The Center for Consumer Information & Insurance Oversight (CCIIO) has posted a mathematical tool that could reshape the U.S. health insurance market.
The CCIIO has released a proposed version of an actuarial value calculator that health insurers, regulators, brokers and others could use to measure how much actuarial value (AV) a health insurance plan provides.
The Patient Protection and Affordable Care Act of 2010 (PPACA) calls for health insurance market players to use actuarial value and calculations based on actuarial value to determine whether plans provide right amount of coverage to fit in the platinum, gold, silver or bronze "metal levels." The calculator cannot help a user determine whether a plan provides the minimum required level of coverage value.
The calculator, which is formatted as a spreadsheet, includes boxes for indicating whether, for example, a plan uses an integrated medical and drug deductible, whether the plan applies a daily skilled nursing facility co-payment requirement, and whether a plan imposes a deductible on enrollees who are seeking imaging services or rehabilitative speech therapy in network.
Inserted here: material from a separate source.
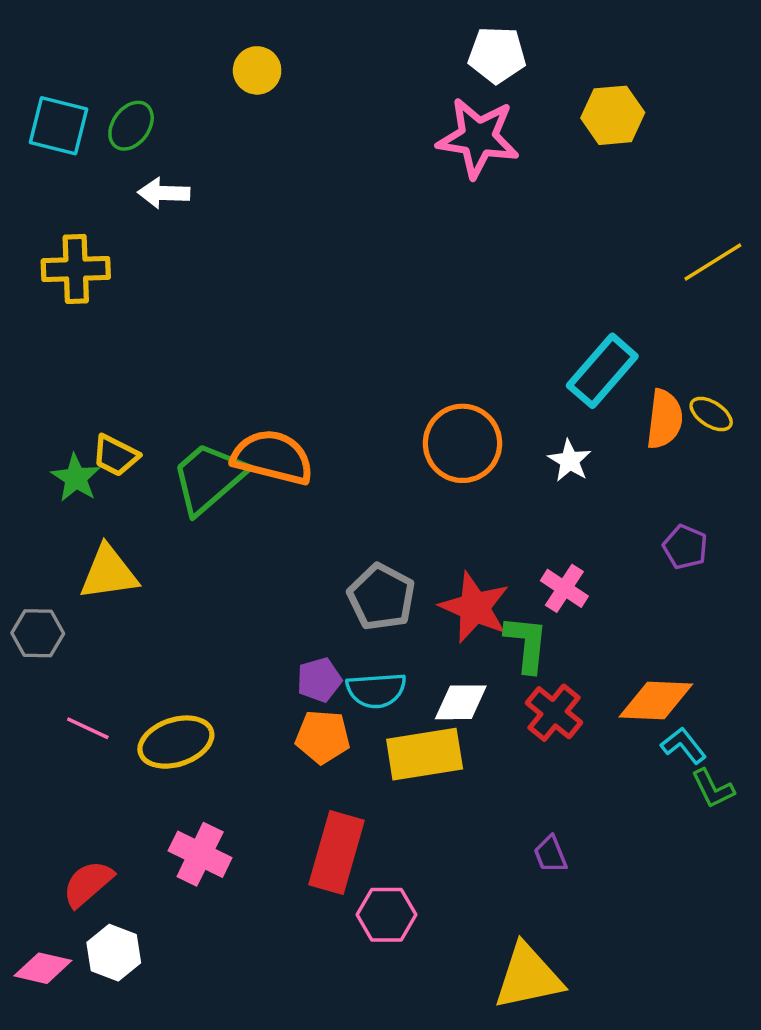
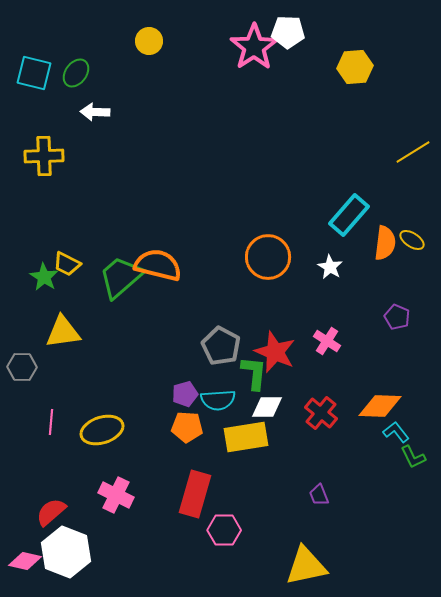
pink star: (478, 138) -> (254, 47), moved, turned 30
green L-shape: (526, 644) -> (254, 373), moved
pink line: (88, 728) -> (51, 422), turned 70
white hexagon: (114, 953) -> (66, 552), size x1.6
The calculator comes with "continuance tables" or a collection of the population claims data tables used to create the calculator.
The CCIIO published the calculator and the continuance tables on its website last week.
"The AV calculator will be available for both formal and informal calculations and could be used as a tool to assist in the design of health plans," according to officials at the CCIIO's parent, the U.S. Department of Health and Human Services (HHS). "The calculator will allow health plan issuers to devise a compliant plan without the burden of making the assumptions needed or paying for the analysis for an AV calculation."
PPACA PPACA opponents are still looking for ways to kill PPACA or block implementation of the law. If the law takes effect on schedule and works as drafters have predicted, the law will give individuals and small groups the ability to use new federal tax subsidies to buy prescreened coverage through "health insurance exchanges," or Web-based health insurance supermarkets, starting in late 2013, with the coverage to take effect Jan. 1, 2014.
PPACA would require many individuals to own a minimum level of coverage or else pay a penalty, and it would require most employers with at least 50 full-time equivalent employees to provide coverage or else pay a "shared responsibility" penalty.